Un Islam ouvert à la rencontre de l'Occident

En 1826, lorsque Rifa‘at at-Tahatoui et les 42 jeunes gens qu'il accompagne arrivent à Paris, l'Égypte, réveillée de sa torpeur par l'expédition de Bonaparte, est déjà engagée dans un  important processus de modernisation sous la direction énergique du Pacha Méhémet Ali arrivé au pouvoir quinze ans plus tôt. Le pacha est assisté dans son entreprise par  des savants, ingénieurs et techniciens étrangers pour la quasi-totalité français.

Impressionné par la discipline et l'efficacité militaires des Français qu'il a vus à l'oeuvre sous le commandement de Bonaparte, le pacha, qui nourrit des ambitions impérialistes au détriment du sultan ottoman dont il est théoriquement le vassal, veut d'abord moderniser son armée, puis l'administration, l'industrie, l'agriculture et les infrastructures routières et hydrauliques du pays. Le général-en-chef de son armée sera un Français, le colonel Sève, qui se convertira à l'Islam et restera célèbre en Egypte sous le nom de Soliman Pacha (1).

99-03-18.3
           Vue ancienne de la place Soliman Pacha
                aujourd'hui Talaat Harb au Caire


Méhémet Ali, qui aspire à asseoir son indépendance, entend doter son pays de savants et techniciens égyptiens capables de prendre le relais des étrangers dans la direction de l'administration, des industries, de l'agriculture de l'enseignement, et des services de santé. C'est la raison de l'envoi de la "mission Tahtaoui" à Paris.La capitale de la France, comme Londres, était alors un pôle scientifique vers lequel convergeaient des étudiants de nombreux pays, y compris des Amériques.

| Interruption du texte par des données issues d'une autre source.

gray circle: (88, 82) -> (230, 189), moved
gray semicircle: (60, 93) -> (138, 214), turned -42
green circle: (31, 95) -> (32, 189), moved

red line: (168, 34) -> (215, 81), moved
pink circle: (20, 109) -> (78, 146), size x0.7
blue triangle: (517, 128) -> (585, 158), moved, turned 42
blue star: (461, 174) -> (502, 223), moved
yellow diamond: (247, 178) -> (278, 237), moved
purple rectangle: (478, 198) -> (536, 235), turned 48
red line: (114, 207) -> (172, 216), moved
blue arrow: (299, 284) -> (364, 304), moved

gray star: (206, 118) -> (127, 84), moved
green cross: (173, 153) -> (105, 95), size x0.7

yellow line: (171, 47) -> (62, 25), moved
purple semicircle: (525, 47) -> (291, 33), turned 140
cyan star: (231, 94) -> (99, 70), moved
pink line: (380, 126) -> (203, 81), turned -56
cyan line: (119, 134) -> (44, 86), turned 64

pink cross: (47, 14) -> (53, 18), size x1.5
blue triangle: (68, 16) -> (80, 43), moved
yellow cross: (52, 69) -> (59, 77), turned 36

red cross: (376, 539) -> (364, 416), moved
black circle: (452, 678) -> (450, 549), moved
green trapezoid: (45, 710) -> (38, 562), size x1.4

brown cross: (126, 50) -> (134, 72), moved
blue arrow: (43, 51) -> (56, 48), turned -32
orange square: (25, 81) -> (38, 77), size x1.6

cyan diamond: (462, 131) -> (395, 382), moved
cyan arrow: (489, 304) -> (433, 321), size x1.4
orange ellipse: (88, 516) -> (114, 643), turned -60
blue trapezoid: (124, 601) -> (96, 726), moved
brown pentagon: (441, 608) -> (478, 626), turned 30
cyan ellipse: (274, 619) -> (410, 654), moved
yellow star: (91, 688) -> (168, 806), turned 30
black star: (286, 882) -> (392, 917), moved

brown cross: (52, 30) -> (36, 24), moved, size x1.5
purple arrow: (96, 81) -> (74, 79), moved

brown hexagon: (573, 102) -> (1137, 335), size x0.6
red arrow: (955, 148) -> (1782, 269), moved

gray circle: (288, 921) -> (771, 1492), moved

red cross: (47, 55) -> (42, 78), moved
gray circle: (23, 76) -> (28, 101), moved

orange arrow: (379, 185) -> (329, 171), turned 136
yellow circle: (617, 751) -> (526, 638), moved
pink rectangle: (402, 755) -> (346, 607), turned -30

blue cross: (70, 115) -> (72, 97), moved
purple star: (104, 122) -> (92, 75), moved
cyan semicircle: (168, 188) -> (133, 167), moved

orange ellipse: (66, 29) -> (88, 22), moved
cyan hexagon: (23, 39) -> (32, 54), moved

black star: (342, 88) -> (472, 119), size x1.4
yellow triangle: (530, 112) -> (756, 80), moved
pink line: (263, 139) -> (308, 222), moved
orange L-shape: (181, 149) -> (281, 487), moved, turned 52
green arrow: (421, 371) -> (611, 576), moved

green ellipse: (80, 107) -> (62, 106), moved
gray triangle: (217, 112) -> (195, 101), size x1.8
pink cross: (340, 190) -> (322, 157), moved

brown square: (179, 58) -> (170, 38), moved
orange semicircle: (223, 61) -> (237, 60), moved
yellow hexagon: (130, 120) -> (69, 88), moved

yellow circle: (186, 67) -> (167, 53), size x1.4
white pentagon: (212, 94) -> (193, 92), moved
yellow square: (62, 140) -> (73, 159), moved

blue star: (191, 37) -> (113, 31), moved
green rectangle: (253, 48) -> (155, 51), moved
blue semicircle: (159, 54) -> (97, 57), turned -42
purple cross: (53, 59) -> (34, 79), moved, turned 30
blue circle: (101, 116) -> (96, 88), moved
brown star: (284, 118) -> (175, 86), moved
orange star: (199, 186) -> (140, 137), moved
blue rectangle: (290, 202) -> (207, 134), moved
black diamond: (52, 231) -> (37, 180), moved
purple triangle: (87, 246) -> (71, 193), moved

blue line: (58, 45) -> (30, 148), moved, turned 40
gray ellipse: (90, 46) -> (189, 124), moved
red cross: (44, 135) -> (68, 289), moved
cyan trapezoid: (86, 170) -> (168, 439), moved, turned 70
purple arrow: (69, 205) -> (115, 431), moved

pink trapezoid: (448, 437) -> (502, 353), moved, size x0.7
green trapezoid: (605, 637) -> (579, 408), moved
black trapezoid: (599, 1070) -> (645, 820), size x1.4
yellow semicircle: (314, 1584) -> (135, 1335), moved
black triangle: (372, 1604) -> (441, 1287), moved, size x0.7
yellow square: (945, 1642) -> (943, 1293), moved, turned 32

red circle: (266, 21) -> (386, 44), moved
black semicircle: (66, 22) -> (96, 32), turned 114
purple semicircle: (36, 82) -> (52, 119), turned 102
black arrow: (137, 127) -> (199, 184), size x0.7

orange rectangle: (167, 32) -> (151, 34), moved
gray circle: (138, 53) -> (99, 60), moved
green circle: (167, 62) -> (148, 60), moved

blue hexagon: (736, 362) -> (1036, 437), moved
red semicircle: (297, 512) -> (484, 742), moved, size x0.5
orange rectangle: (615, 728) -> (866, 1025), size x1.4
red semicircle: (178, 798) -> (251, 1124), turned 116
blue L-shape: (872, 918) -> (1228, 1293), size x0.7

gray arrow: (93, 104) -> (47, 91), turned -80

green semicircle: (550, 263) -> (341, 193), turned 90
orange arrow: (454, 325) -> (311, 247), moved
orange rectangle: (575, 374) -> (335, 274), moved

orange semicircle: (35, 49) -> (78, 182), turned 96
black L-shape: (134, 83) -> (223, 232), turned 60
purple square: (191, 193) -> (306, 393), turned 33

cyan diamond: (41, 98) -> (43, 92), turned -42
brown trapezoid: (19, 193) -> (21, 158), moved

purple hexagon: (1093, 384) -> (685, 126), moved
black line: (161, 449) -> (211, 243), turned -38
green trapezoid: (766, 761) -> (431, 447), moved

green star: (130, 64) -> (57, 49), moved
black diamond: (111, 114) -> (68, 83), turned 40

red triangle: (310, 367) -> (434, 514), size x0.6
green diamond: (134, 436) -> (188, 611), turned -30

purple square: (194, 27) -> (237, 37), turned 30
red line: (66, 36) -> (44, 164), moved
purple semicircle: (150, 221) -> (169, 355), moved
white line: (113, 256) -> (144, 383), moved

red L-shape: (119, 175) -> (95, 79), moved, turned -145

Tahtaoui, âgé à l'époque de 25 ans, est  diplômé de l'université islamique Al-Azhar, phare de l'orthodoxie sunnite pour l'ensemble du monde musulman. Il porte le titre d'imam et, à cet égard, l'intérêt essentiel de son récit, réside dans  la qualité du regard qu'il porte sur la société française au début de la révolution industrielle, société imprégnée de "l'esprit des Lumières" ou dominent le rationalisme et le positivisme au détriment du religieux, société bouillonnante de débats politiques, prompte à la révolte au nom des libertés démocratiques et où la parole est libre comme la pensée.
 
d'étonnement en étonnement
 
Tahtaoui et ses compagnons se trouvent dès leur débarquement à Marseille, plongés dans un univers où tout, y compris la langue, leur est totalement étranger. Hommes et femmes du 21e siècle, nous découvrons en même temps que lui, grâce à son récit, ces choses qui nous sont devenues à nous aussi fort lointaines. Tout est sujet d'étonnement y compris les choses les plus ordinaires comme prendre ses repas assis à table avec assiette, couteau, fourchette et cuiller . Et encore les calèches roulant sur les rues pavées, les diligences parcourant des routes bordées d'arbres soigneusement alignés, puis, à Paris, les balayeuses et arroseuses municipales, les transports en communs par omnibus hippomobiles, les établissements de bains-douches sur le bord de Seine et ceux qui vous livrent le bain à domicile sur commande avec baignoire, un fût d'eau chaude et un autre d'eau froide, les grands abattoirs, où, chaque fois qu'il est nécessaire, il envoie  l'un des ses protégés sacrifier une bête selon le rite islamique s'assurant ainsi de manger halal.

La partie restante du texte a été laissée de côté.